▸ Brief:
For this exercise, repeat the records below exactly and omit every picture.

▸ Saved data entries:
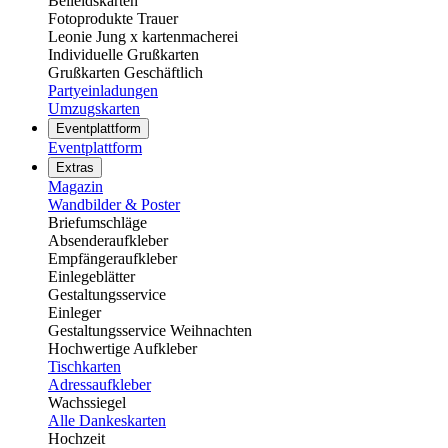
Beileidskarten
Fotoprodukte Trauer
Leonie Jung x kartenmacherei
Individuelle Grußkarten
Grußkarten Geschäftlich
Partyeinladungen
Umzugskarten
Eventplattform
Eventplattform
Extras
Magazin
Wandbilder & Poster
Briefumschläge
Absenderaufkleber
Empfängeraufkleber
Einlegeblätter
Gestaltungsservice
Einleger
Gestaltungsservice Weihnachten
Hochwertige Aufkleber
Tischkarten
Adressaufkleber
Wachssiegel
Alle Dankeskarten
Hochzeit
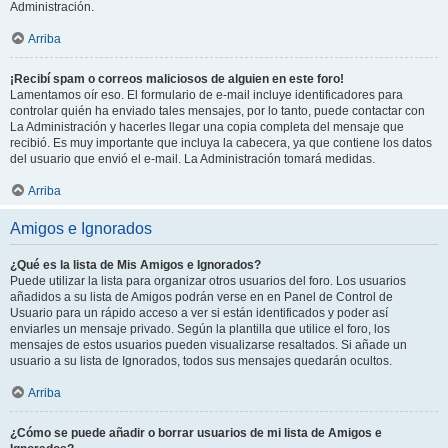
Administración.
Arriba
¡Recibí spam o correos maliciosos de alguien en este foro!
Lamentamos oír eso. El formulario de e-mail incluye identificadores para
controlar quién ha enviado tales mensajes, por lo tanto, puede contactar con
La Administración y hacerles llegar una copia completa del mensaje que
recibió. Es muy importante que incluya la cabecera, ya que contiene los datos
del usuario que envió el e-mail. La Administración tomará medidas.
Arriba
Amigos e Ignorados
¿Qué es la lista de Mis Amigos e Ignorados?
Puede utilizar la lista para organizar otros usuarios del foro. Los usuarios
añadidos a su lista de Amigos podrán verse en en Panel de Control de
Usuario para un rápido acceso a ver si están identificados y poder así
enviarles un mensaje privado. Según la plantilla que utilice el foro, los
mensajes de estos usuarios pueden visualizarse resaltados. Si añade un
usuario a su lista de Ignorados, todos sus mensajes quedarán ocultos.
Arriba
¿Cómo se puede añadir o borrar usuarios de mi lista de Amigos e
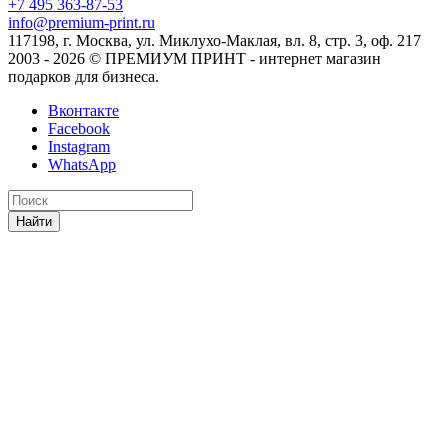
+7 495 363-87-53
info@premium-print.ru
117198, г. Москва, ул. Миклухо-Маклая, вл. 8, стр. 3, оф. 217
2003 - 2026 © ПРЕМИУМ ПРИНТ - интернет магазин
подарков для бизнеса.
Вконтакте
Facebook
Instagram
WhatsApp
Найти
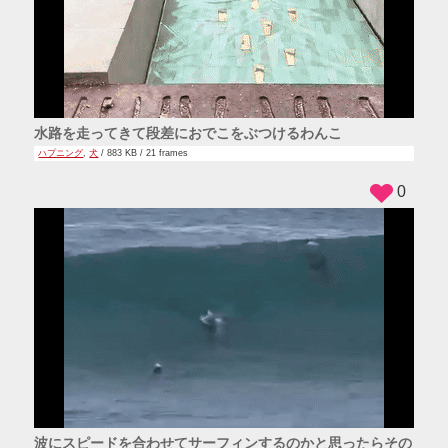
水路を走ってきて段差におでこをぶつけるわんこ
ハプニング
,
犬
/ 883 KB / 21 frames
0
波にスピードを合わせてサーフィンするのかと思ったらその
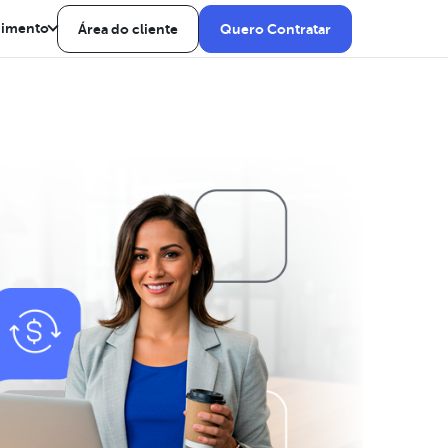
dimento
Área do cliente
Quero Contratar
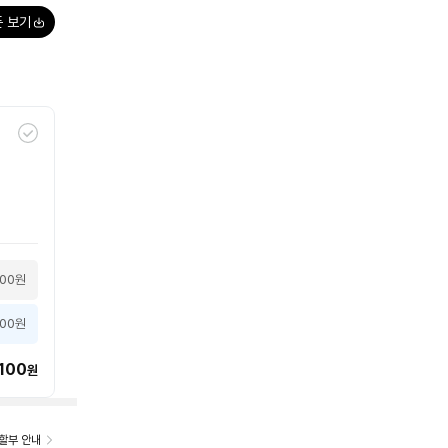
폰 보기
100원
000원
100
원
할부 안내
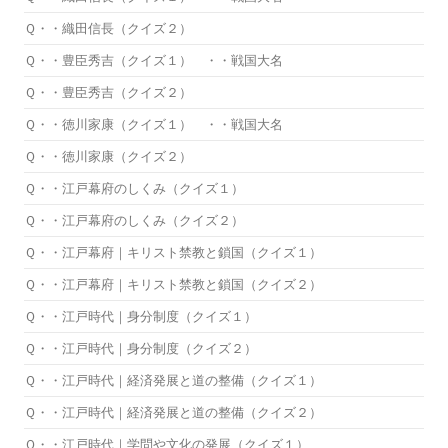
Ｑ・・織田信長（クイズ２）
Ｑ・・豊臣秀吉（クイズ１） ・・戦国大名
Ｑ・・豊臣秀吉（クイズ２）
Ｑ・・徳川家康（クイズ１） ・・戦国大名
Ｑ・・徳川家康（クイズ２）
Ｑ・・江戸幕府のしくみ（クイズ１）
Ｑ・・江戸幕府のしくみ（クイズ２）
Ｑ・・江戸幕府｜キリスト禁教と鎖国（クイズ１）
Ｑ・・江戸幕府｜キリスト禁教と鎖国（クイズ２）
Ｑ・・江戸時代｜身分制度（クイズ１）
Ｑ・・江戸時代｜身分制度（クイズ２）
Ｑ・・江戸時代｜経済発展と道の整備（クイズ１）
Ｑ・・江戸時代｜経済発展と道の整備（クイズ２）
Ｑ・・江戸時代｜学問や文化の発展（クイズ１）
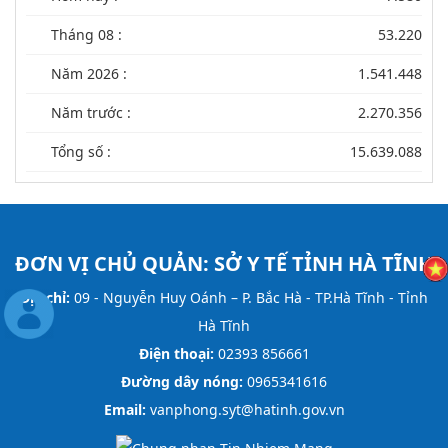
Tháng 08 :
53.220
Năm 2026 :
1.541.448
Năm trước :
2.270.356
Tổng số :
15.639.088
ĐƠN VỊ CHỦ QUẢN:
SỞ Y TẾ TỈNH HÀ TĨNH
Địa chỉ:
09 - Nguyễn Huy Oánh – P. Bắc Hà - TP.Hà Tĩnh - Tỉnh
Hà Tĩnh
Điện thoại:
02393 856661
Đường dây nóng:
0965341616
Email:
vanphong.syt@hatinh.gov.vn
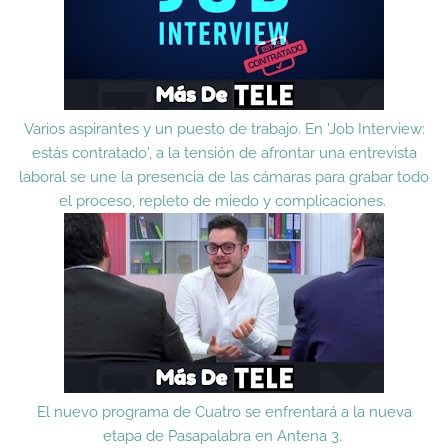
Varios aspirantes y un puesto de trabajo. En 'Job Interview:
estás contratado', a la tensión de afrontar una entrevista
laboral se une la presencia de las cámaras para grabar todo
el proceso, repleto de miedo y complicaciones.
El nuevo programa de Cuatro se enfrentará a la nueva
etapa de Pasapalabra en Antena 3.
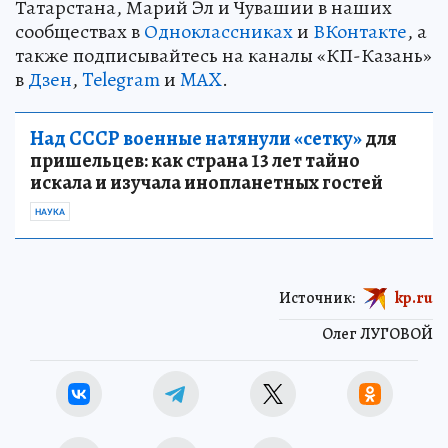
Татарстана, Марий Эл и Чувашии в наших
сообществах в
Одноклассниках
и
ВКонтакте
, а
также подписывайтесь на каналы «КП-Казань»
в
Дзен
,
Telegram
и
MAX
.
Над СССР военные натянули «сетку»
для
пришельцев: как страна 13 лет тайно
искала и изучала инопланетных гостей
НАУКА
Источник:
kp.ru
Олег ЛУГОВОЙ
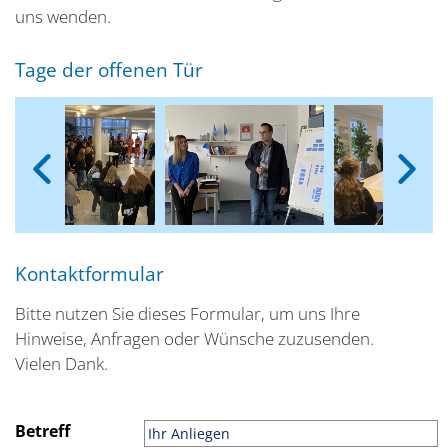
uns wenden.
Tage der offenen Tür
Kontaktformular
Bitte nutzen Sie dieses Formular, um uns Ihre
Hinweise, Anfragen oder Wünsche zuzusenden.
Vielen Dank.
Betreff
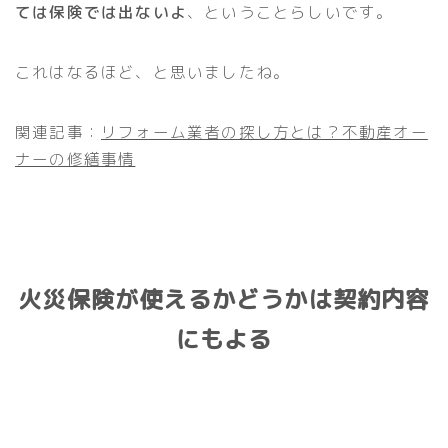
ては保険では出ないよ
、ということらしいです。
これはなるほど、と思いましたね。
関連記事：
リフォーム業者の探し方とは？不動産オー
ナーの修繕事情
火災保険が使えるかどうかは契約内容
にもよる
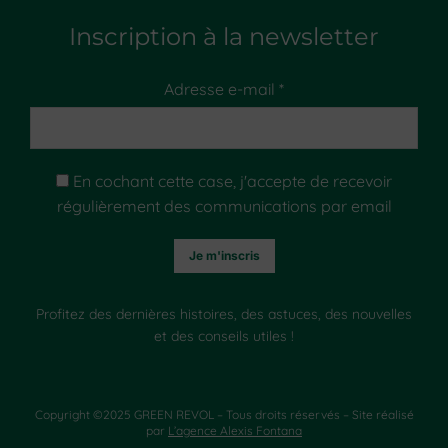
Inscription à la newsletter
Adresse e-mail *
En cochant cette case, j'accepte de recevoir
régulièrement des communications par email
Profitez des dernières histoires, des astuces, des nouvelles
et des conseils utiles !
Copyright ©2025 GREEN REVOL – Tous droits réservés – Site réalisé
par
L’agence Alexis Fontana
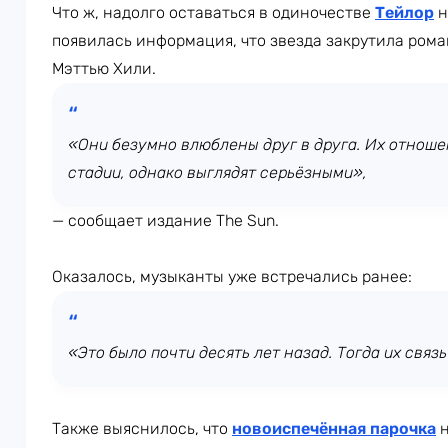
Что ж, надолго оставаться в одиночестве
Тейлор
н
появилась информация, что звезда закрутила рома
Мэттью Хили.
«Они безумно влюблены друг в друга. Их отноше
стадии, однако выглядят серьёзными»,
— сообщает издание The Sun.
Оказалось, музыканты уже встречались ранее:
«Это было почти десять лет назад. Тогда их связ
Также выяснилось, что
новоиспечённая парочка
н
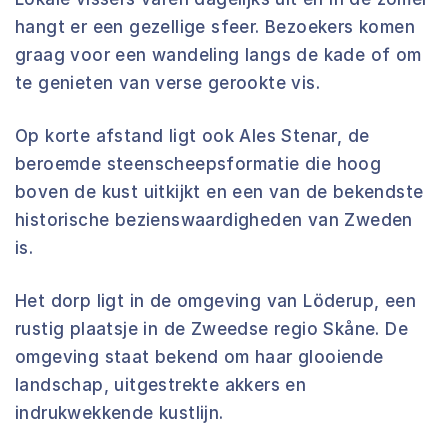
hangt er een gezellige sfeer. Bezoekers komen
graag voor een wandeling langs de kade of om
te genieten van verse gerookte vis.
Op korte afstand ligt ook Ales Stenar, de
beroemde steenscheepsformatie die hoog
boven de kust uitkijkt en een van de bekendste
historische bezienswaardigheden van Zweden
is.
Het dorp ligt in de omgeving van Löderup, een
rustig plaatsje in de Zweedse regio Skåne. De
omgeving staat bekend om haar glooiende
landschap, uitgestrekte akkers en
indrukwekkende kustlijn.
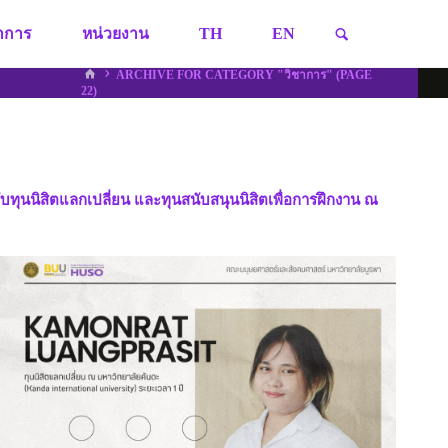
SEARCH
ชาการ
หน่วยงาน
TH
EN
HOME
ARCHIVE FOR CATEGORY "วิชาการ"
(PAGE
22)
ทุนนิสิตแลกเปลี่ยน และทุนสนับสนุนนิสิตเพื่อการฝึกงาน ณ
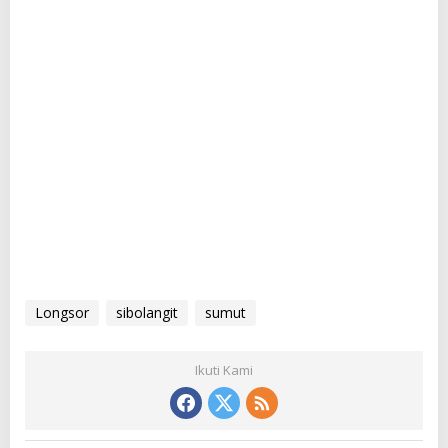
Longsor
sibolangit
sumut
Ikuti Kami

▸ Answer area:
Beileidskarten
Fotoprodukte Trauer
Leonie Jung x kartenmacherei
Individuelle Grußkarten
Grußkarten Geschäftlich
Partyeinladungen
Umzugskarten
Eventplattform
Eventplattform
Extras
Magazin
Wandbilder & Poster
Briefumschläge
Absenderaufkleber
Empfängeraufkleber
Einlegeblätter
Gestaltungsservice
Einleger
Gestaltungsservice Weihnachten
Hochwertige Aufkleber
Tischkarten
Adressaufkleber
Wachssiegel
Alle Dankeskarten
Hochzeit
Administración.
Arriba
¡Recibí spam o correos maliciosos de alguien en este foro!
Lamentamos oír eso. El formulario de e-mail incluye identificadores para
controlar quién ha enviado tales mensajes, por lo tanto, puede contactar con
La Administración y hacerles llegar una copia completa del mensaje que
recibió. Es muy importante que incluya la cabecera, ya que contiene los datos
del usuario que envió el e-mail. La Administración tomará medidas.
Arriba
Amigos e Ignorados
¿Qué es la lista de Mis Amigos e Ignorados?
Puede utilizar la lista para organizar otros usuarios del foro. Los usuarios
añadidos a su lista de Amigos podrán verse en en Panel de Control de
Usuario para un rápido acceso a ver si están identificados y poder así
enviarles un mensaje privado. Según la plantilla que utilice el foro, los
mensajes de estos usuarios pueden visualizarse resaltados. Si añade un
usuario a su lista de Ignorados, todos sus mensajes quedarán ocultos.
Arriba
¿Cómo se puede añadir o borrar usuarios de mi lista de Amigos e
+7 495 363-87-53
info@premium-print.ru
117198, г. Москва, ул. Миклухо-Маклая, вл. 8, стр. 3, оф. 217
2003 - 2026 © ПРЕМИУМ ПРИНТ - интернет магазин
подарков для бизнеса.
Вконтакте
Facebook
Instagram
WhatsApp
Найти
水路を走ってきて段差におでこをぶつけるわんこ
ハプニング
,
犬
/ 883 KB / 21 frames
0
波にスピードを合わせてサーフィンするのかと思ったらその
dimento
Área do cliente
Quero Contratar
폰 보기
100원
000원
100
원
할부 안내
Ｑ・・織田信長（クイズ２）
Ｑ・・豊臣秀吉（クイズ１） ・・戦国大名
Ｑ・・豊臣秀吉（クイズ２）
Ｑ・・徳川家康（クイズ１） ・・戦国大名
Ｑ・・徳川家康（クイズ２）
Ｑ・・江戸幕府のしくみ（クイズ１）
Ｑ・・江戸幕府のしくみ（クイズ２）
Ｑ・・江戸幕府｜キリスト禁教と鎖国（クイズ１）
Ｑ・・江戸幕府｜キリスト禁教と鎖国（クイズ２）
Ｑ・・江戸時代｜身分制度（クイズ１）
Ｑ・・江戸時代｜身分制度（クイズ２）
Ｑ・・江戸時代｜経済発展と道の整備（クイズ１）
Ｑ・・江戸時代｜経済発展と道の整備（クイズ２）
Ｑ・・江戸時代｜学問や文化の発展（クイズ１）
Tháng 08 :
53.220
Năm 2026 :
1.541.448
Năm trước :
2.270.356
Tổng số :
15.639.088
ĐƠN VỊ CHỦ QUẢN:
SỞ Y TẾ TỈNH HÀ TĨNH
Địa chỉ:
09 - Nguyễn Huy Oánh – P. Bắc Hà - TP.Hà Tĩnh - Tỉnh
Hà Tĩnh
Điện thoại:
02393 856661
Đường dây nóng:
0965341616
Email:
vanphong.syt@hatinh.gov.vn
Varios aspirantes y un puesto de trabajo. En 'Job Interview:
estás contratado', a la tensión de afrontar una entrevista
laboral se une la presencia de las cámaras para grabar todo
el proceso, repleto de miedo y complicaciones.
El nuevo programa de Cuatro se enfrentará a la nueva
etapa de Pasapalabra en Antena 3.
Татарстана, Марий Эл и Чувашии в наших
сообществах в
Одноклассниках
и
ВКонтакте
, а
также подписывайтесь на каналы «КП-Казань»
в
Дзен
,
Telegram
и
MAX
.
Над СССР военные натянули «сетку»
для
пришельцев: как страна 13 лет тайно
искала и изучала инопланетных гостей
НАУКА
Источник:
kp.ru
Олег ЛУГОВОЙ
uns wenden.
Tage der offenen Tür
Kontaktformular
Bitte nutzen Sie dieses Formular, um uns Ihre
Hinweise, Anfragen oder Wünsche zuzusenden.
Vielen Dank.
Betreff
ては保険では出ないよ
、ということらしいです。
これはなるほど、と思いましたね。
関連記事：
リフォーム業者の探し方とは？不動産オー
ナーの修繕事情
火災保険が使えるかどうかは契約内容
にもよる
Inscription à la newsletter
Adresse e-mail *
En cochant cette case, j'accepte de recevoir
régulièrement des communications par email
Profitez des dernières histoires, des astuces, des nouvelles
et des conseils utiles !
Copyright ©2025 GREEN REVOL – Tous droits réservés – Site réalisé
par
L’agence Alexis Fontana
Что ж, надолго оставаться в одиночестве
Тейлор
н
появилась информация, что звезда закрутила рома
Мэттью Хили.
«Они безумно влюблены друг в друга. Их отноше
стадии, однако выглядят серьёзными»,
— сообщает издание The Sun.
Оказалось, музыканты уже встречались ранее:
«Это было почти десять лет назад. Тогда их связ
Также выяснилось, что
новоиспечённая парочка
н
hangt er een gezellige sfeer. Bezoekers komen
graag voor een wandeling langs de kade of om
te genieten van verse gerookte vis.
Op korte afstand ligt ook Ales Stenar, de
beroemde steenscheepsformatie die hoog
boven de kust uitkijkt en een van de bekendste
historische bezienswaardigheden van Zweden
is.
Het dorp ligt in de omgeving van Löderup, een
rustig plaatsje in de Zweedse regio Skåne. De
omgeving staat bekend om haar glooiende
landschap, uitgestrekte akkers en
indrukwekkende kustlijn.
SEARCH
ชาการ
หน่วยงาน
TH
EN
HOME
ARCHIVE FOR CATEGORY "วิชาการ"
(PAGE
22)
ทุนนิสิตแลกเปลี่ยน และทุนสนับสนุนนิสิตเพื่อการฝึกงาน ณ
Longsor
sibolangit
sumut
Ikuti Kami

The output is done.